Aernout Mik’s Survey at MoMA Replaces the Answers with Questions

Share:

MoMA’s survey of Dutch artist Aernout Mik’s moving image installations keeps you waiting. Scattered in improbable places throughout the museum, his films often grab viewers with the same immediacy as news media footage. But after ten minutes, it becomes clear that no story will develop. His installations, suspended in time by perpetual loops, construct scenes that are bizarrely unaffected by their duration. Despite the occasional promise of action, Mik’s work is entirely devoid of narrative. While many of them deal with contemporary issues, none of them contribute judgment or interpretation. On the contrary, Mik’s work leaves its audience knowing far less than when they first encountered it.
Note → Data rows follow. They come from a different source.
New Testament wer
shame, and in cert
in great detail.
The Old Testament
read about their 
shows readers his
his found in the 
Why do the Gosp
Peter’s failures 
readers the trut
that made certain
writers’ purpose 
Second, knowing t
Some are more effective than others. We were grateful when a reviewer for a prominent art magazine burst out laughing while watching the artist’s earliest installation, Fluff (1996). Unlike some of Mik’s films which implicitly encourage the audience to find a story where there is none, Fluff doesn’t contain even the suggestion of narrative. During the film, a group of men in what appears to be warehouse sit and stand, take off their pants and shirts, and put on a mask. Occasionally, some invisible force pelts them with greenish wads of what is presumably fluff. “Look at that guy,” the reviewer said, referring to one of the men in the video. “He’s trying so hard not to laugh.”

His newer works, however, deal with the absurd without descending into absurdity themselves. The footage in Scapegoats and Schoolyard, on the second floor, blur the boundary between documentary and fiction in a way that highlights the futility of seeking truth or even meaning in what we see. Both works draw on a collective consciousness familiar with images of brutality, strife, war and civic unrest. In fact, upon first glance either could be taken from newsreels of current events. (In fact, Raw Footage is the only piece edited from actual news documents.)
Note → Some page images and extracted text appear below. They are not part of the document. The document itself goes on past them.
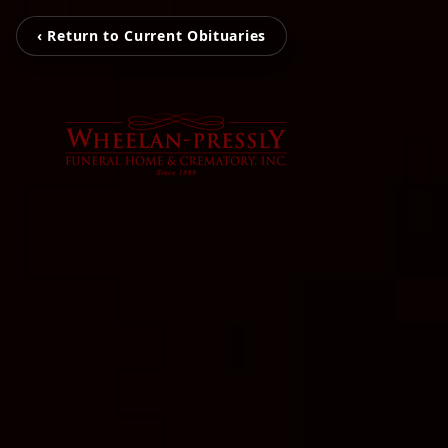
‹ Return to Current Obituaries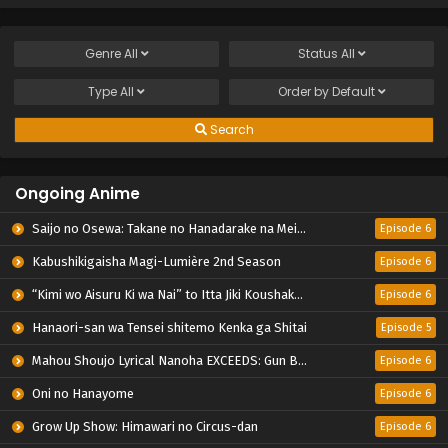
Genre
All
Status
All
Type
All
Order by
Default
Search
Ongoing Anime
Saijo no Osewa: Takane no Hanadarake na Meimonkou de, Gakuin Ichi no Ojousama (Seikatsu Nouryoku Kaimu) wo Kagenagara Osewa suru Koto ni Narimashita
Episode 6
Kabushikigaisha Magi-Lumière 2nd Season
Episode 6
“Kimi wo Aisuru Ki wa Nai” to Itta Jiki Koushaku-sama ga Nazeka Dekiai shitekimasu
Episode 6
Hanaori-san wa Tensei shitemo Kenka ga Shitai
Episode 5
Mahou Shoujo Lyrical Nanoha EXCEEDS: Gun Blaze Vengeance
Episode 6
Oni no Hanayome
Episode 6
Grow Up Show: Himawari no Circus-dan
Episode 6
Scapegoats presents us with an undefined military operation in a sports arena where we immediately recognize the fatigues, the weapons, the world weary faces. Although our instinct is to discern the details, no further story develops. After a few minutes, our familiarity and understanding becomes ignorance and confusion. Not only does this removal from reality make us consider the events taking place on the screen differently, it also asks us to consider the way we perceive the screen.
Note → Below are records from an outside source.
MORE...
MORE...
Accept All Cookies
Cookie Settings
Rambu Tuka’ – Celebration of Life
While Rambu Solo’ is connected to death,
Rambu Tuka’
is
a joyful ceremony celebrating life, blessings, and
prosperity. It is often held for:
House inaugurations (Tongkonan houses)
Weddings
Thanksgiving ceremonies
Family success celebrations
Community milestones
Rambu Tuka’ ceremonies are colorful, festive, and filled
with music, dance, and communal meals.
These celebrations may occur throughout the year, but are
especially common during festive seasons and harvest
While it can bewilder in some places, Mik’s work is notable for the way it asks its audience to question our notions of time, narrative, meaning and ultimately truth. Throughout the exhibit, we heard people grasping at ways to describe what they experienced — responses ranged from profoundly simple to maddeningly pretentious. One man tried to communicate his take on Schoolyard, saying, “It’s like the film is like removing my brain from reality.” The woman next to him turned around and said, “I don’t feel that way at all. I think he’s unintentionally mocking a Greek worship ritual.” We suspect this is exactly the type of discourse that Mik hopes to encourage.